O Supremo Tribunal Federal (STF) chegou a formar, no dia 28 de agosto de 2026, uma maioria de 6 votos a 4 favorável à tributação dos lucros das controladas da Vale na Europa — mas, no mesmo dia, o processo foi suspenso por um pedido de “destaque” do próprio ministro relator, André Mendonça. Na prática, isso zera o placar e devolve o caso à estaca zero, agora no plenário físico, sem data marcada para retomada. Para quem acompanha VALE3 pensando em renda passiva, entender essa diferença entre “maioria formada” e “decisão concluída” é essencial antes de tirar qualquer conclusão sobre o impacto no dividendo.

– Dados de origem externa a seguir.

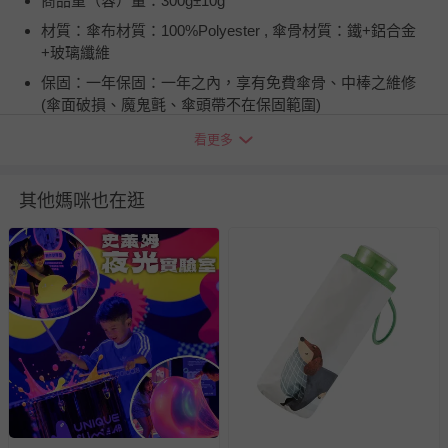
商品重（容）量：300g±10g
材質：傘布材質：100%Polyester , 傘骨材質：鐵+鋁合金
+玻璃纖維
保固：一年保固：一年之內，享有免費傘骨、中棒之維修
(傘面破損、魔鬼氈、傘頭帶不在保固範圍)
注意事項：1．雨天使用後，請務必放置於陰暗處晾乾，以
看更多
防金屬氧化。 2．本產品不建議在颱風天使用。
使用方式：使用前，先輕輕地晃動雨傘，使其傘布較為鬆
其他媽咪也在逛
開，再行展開雨傘。
商品運送限制：出貨地限台灣本島
退換貨須知
您所購買的商品享有7天的鑑賞期／猶豫期權益，但此期間
並非試用期，您所退回的商品必須是未經使用的全新狀態，
包含完整包裝、配件、說明文件及贈品等。
如需退換貨，請於收到商品7天（含例假日內提出），如為
瑕疵退換貨所產生的運費，將由媽咪愛負責處理，若非瑕疵
退貨，您可至『查詢訂單』>『已出貨』中查詢該筆訂單，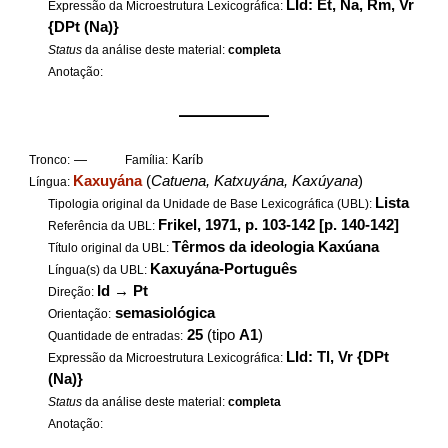
LId: Et, Na, Rm, Vr
Expressão da Microestrutura Lexicográfica:
{DPt (Na)}
Status
da análise deste material:
completa
Anotação:
——————
—
Karíb
Tronco:
Família:
Kaxuyána
(
Catuena, Katxuyána, Kaxúyana
)
Língua:
Lista
Tipologia original da Unidade de Base Lexicográfica (UBL):
Frikel, 1971, p. 103-142 [p. 140-142]
Referência da UBL:
Têrmos da ideologia Kaxúana
Título original da UBL:
Kaxuyána-Português
Língua(s) da UBL:
Id
→
Pt
Direção:
semasiológica
Orientação:
25
(tipo
A1
)
Quantidade de entradas:
LId: Tl, Vr {DPt
Expressão da Microestrutura Lexicográfica:
(Na)}
Status
da análise deste material:
completa
Anotação: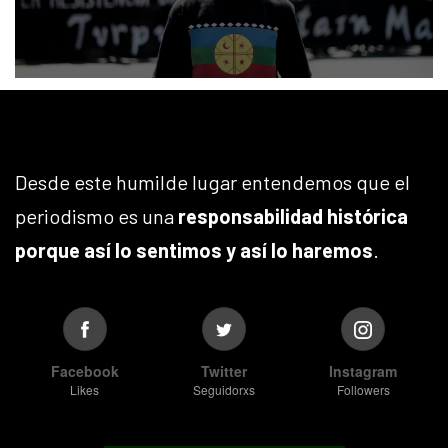
Desde este humilde lugar entendemos que el
periodismo es una
responsabilidad histórica
porque así lo sentimos y así lo haremos
.
Facebook
Twitter
Instagram
Likes
Seguidorxs
Followers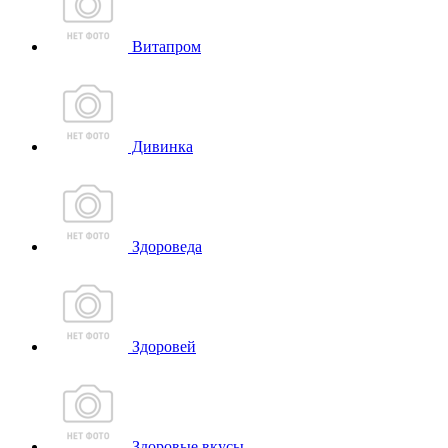
Витапром
Дивинка
Здороведа
Здоровей
Здоровые вкусы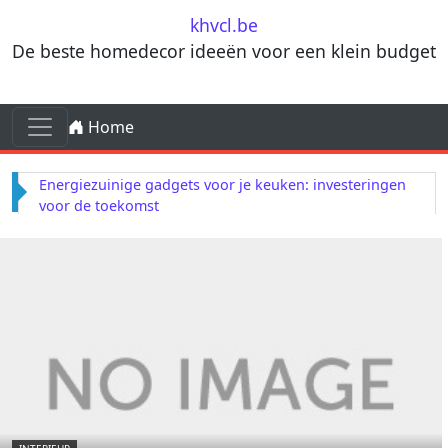
Skip to content
khvcl.be
De beste homedecor ideeën voor een klein budget
Skip to content
Home
Main Navigation
Energiezuinige gadgets voor je keuken: investeringen
voor de toekomst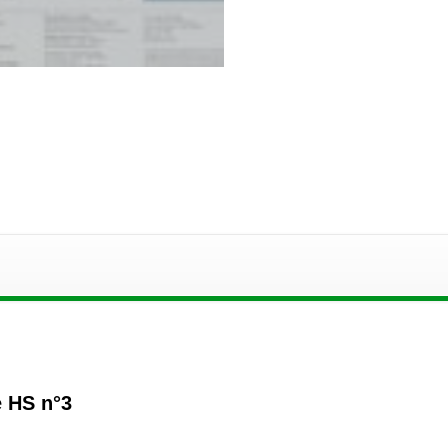
e HS n°3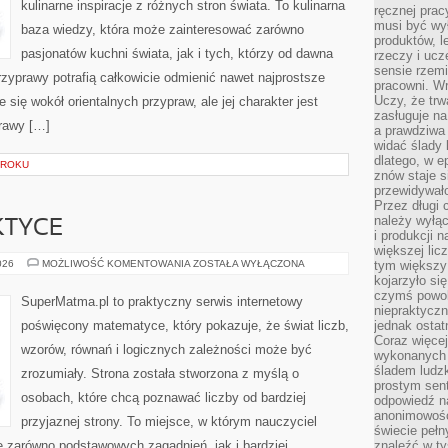
kulinarne inspiracje z różnych stron świata. To kulinarna
ręcznej prac
musi być wy
baza wiedzy, która może zainteresować zarówno
produktów, 
pasjonatów kuchni świata, jak i tych, którzy od dawna
rzeczy i uc
sensie rzemi
zyprawy potrafią całkowicie odmienić nawet najprostsze
pracowni. W
Uczy, że trw
 się wokół orientalnych przypraw, ale jej charakter jest
zasługuje n
rawy […]
a prawdziwa 
widać ślady 
dlatego, w e
KROKU
znów staje s
przewidywał
Przez długi 
należy wyłąc
KTYCE
i produkcji n
większej lic
ALGEBRA
026
MOŻLIWOŚĆ KOMENTOWANIA
ZOSTAŁA WYŁĄCZONA
tym większy
W
kojarzyło si
PRAKTYCE
czymś powol
SuperMatma.pl to praktyczny serwis internetowy
niepraktycz
poświęcony matematyce, który pokazuje, że świat liczb,
jednak ostat
Coraz więce
wzorów, równań i logicznych zależności może być
wykonanych s
śladem ludzk
zrozumiały. Strona została stworzona z myślą o
prostym sen
osobach, które chcą poznawać liczby od bardziej
odpowiedź n
anonimowości
przyjaznej strony. To miejsce, w którym nauczyciel
świecie peł
e zarówno podstawowych zagadnień, jak i bardziej
znaleźć w t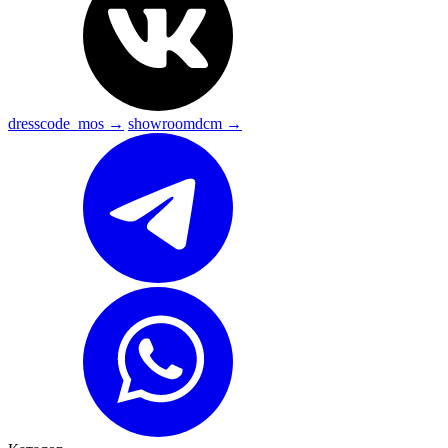
dresscode_mos →
showroomdcm →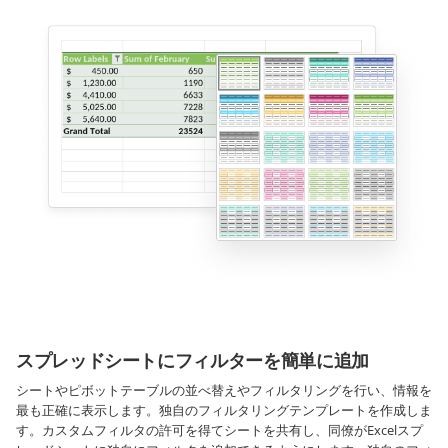
スプレッドシートにフィルターを簡単に追加
シートやピボットテーブルの並べ替えやフィルタリングを行い、情報を
最も正確に表示します。独自のフィルタリングテンプレートを作成しま
す。カスタムフィルタの許可を得てシートを共有し、同僚がExcelスプ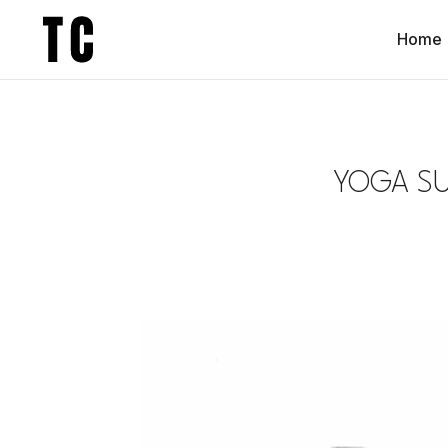
Home
YOGA SU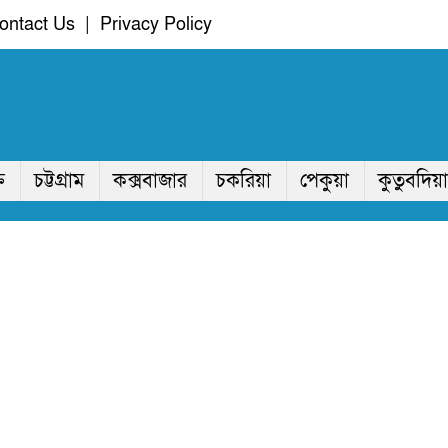
ontact Us
|
Privacy Policy
ি
চট্টগ্রাম
কক্সবাজার
চকরিয়া
পেকুয়া
কুতুবদিয়া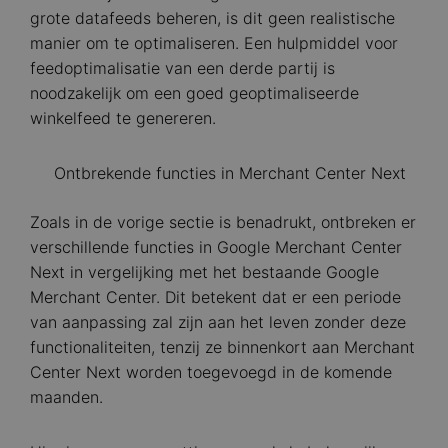
grote datafeeds beheren, is dit geen realistische
manier om te optimaliseren. Een hulpmiddel voor
feedoptimalisatie van een derde partij is
noodzakelijk om een goed geoptimaliseerde
winkelfeed te genereren.
Ontbrekende functies in Merchant Center Next
Zoals in de vorige sectie is benadrukt, ontbreken er
verschillende functies in Google Merchant Center
Next in vergelijking met het bestaande Google
Merchant Center. Dit betekent dat er een periode
van aanpassing zal zijn aan het leven zonder deze
functionaliteiten, tenzij ze binnenkort aan Merchant
Center Next worden toegevoegd in de komende
maanden.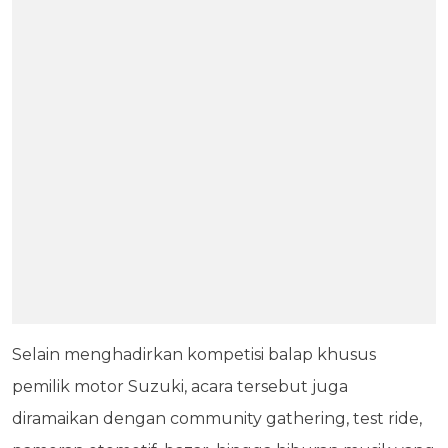
Selain menghadirkan kompetisi balap khusus
pemilik motor Suzuki, acara tersebut juga
diramaikan dengan community gathering, test ride,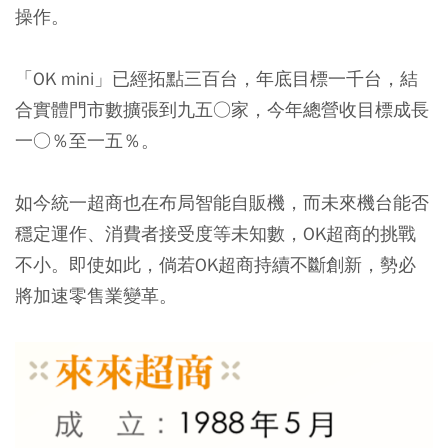
操作。
「OK mini」已經拓點三百台，年底目標一千台，結
合實體門市數擴張到九五○家，今年總營收目標成長
一○％至一五％。
如今統一超商也在布局智能自販機，而未來機台能否
穩定運作、消費者接受度等未知數，OK超商的挑戰
不小。即使如此，倘若OK超商持續不斷創新，勢必
將加速零售業變革。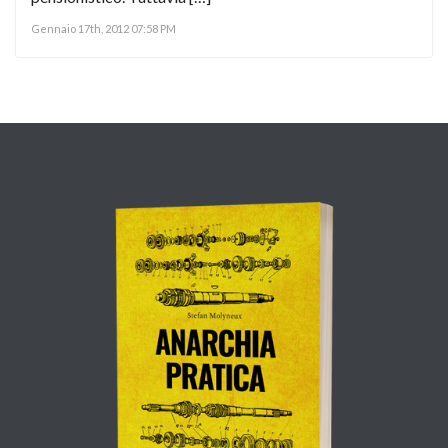
Gennaio 17th, 2012 07:58 PM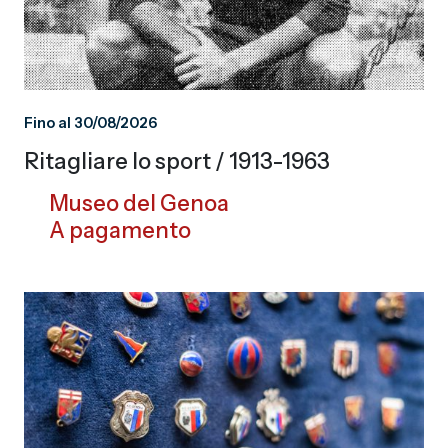
Fino al 30/08/2026
Ritagliare lo sport / 1913-1963
Museo del Genoa
A pagamento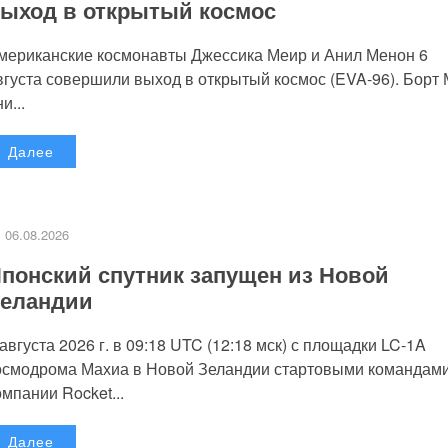
ыход в открытый космос
мериканские космонавты Джессика Меир и Анил Менон 6
вгуста совершили выход в открытый космос (EVA-96). Борт
и...
Далее
06.08.2026
понский спутник запущен из Новой
еландии
 августа 2026 г. в 09:18 UTC (12:18 мск) с площадки LC-1A
осмодрома Махиа в Новой Зеландии стартовыми командам
омпании Rocket...
Далее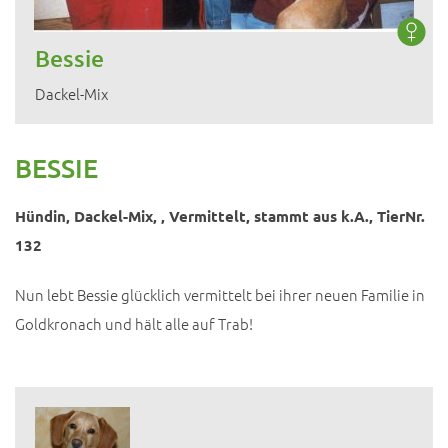
Bessie
Dackel-Mix
BESSIE
Hündin, Dackel-Mix, , Vermittelt, stammt aus k.A., TierNr.
132
Nun lebt Bessie glücklich vermittelt bei ihrer neuen Familie in
Goldkronach und hält alle auf Trab!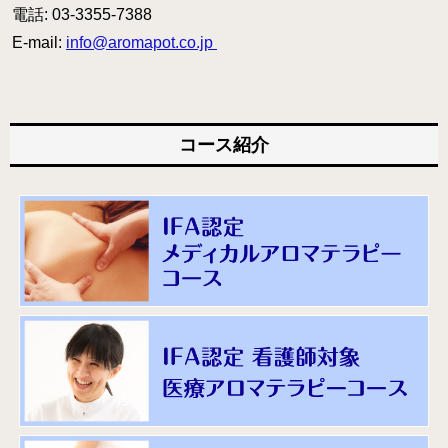
電話: 03-3355-7388
E-mail:
info@aromapot.co.jp
コース紹介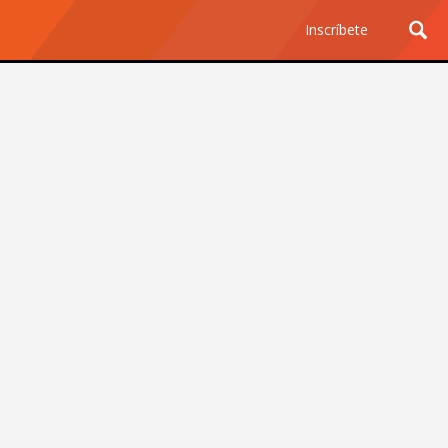
Inscríbete
Ciencia y Tecnología
¿Por qué los Jefes
Premian los Errores de los
Hombres con IA y
Castigan la Precisión de
las Mujeres?
Revista Level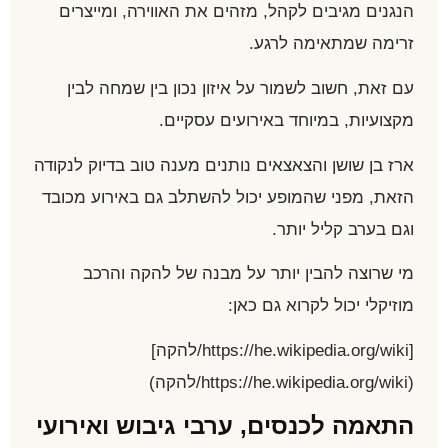
הנגנים מגיבים לקהל, מזהים את האווירה, ומייצרים
זרימה שמתאימה לרגע.
עם זאת, חשוב לשמור על איזון נכון בין שמחה לבין
מקצועיות, במיוחד באירועים עסקיים.
ארז בן שושן והצאצאים נותנים מענה טוב בדיוק לנקודה
הזאת, מפני שהמופע יכול להשתלב גם באירוע מכובד
וגם בערב קליל יותר.
מי שרוצה להבין יותר על מבנה של להקה והרכב
מוזיקלי יכול לקרוא גם כאן:
[https://he.wikipedia.org/wiki/להקה]
(https://he.wikipedia.org/wiki/להקה)
התאמה לכנסים, ערבי גיבוש ואירועי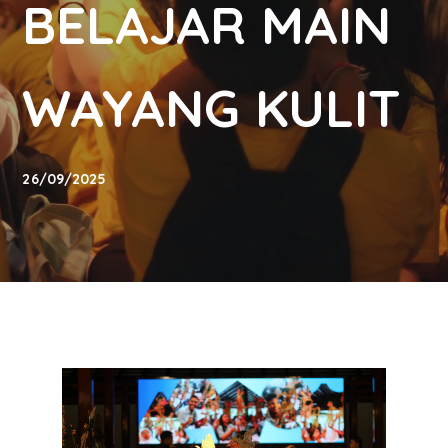
BELAJAR MAIN
WAYANG KULIT
26/09/2025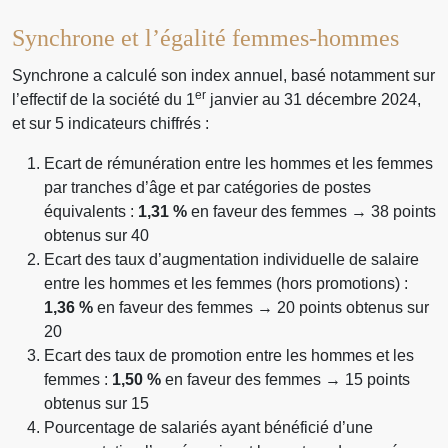
Synchrone et l’égalité femmes-hommes
Synchrone a calculé son index annuel, basé notamment sur
er
l’effectif de la société du 1
janvier au 31 décembre 2024,
et sur 5 indicateurs chiffrés :
Ecart de rémunération entre les hommes et les femmes
par tranches d’âge et par catégories de postes
équivalents :
1,31 %
en faveur des femmes → 38 points
obtenus sur 40
Ecart des taux d’augmentation individuelle de salaire
entre les hommes et les femmes (hors promotions) :
1,36 %
en faveur des femmes → 20 points obtenus sur
20
Ecart des taux de promotion entre les hommes et les
femmes :
1,50 %
en faveur des femmes → 15 points
obtenus sur 15
Pourcentage de salariés ayant bénéficié d’une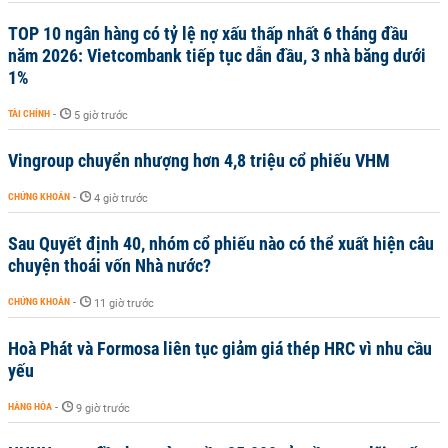
TOP 10 ngân hàng có tỷ lệ nợ xấu thấp nhất 6 tháng đầu
năm 2026: Vietcombank tiếp tục dẫn đầu, 3 nhà băng dưới
1%
TÀI CHÍNH
-
5 giờ trước
Vingroup chuyển nhượng hơn 4,8 triệu cổ phiếu VHM
CHỨNG KHOÁN
-
4 giờ trước
Sau Quyết định 40, nhóm cổ phiếu nào có thể xuất hiện câu
chuyện thoái vốn Nhà nước?
CHỨNG KHOÁN
-
11 giờ trước
Hoà Phát và Formosa liên tục giảm giá thép HRC vì nhu cầu
yếu
HÀNG HÓA
-
9 giờ trước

O que está sendo julgado, afinal

O caso é o Recurso Extraordinário (RE) 870.214, que tem repercussão geral — ou seja, a decisão vale não só para a Vale, mas serve de precedente para qualquer empresa brasileira na mesma situação. O que está em disputa é se o Brasil pode cobrar Imposto de Renda Pessoa Jurídica (IRPJ) e Contribuição Social sobre o Lucro Líquido (CSLL) — os dois tributos federais que incidem sobre o lucro das empresas — já sobre o lucro apurado pelas controladas da Vale sediadas na Bélgica, Dinamarca, Luxemburgo e Bermudas, mesmo antes de esse dinheiro ser efetivamente distribuído para o Brasil.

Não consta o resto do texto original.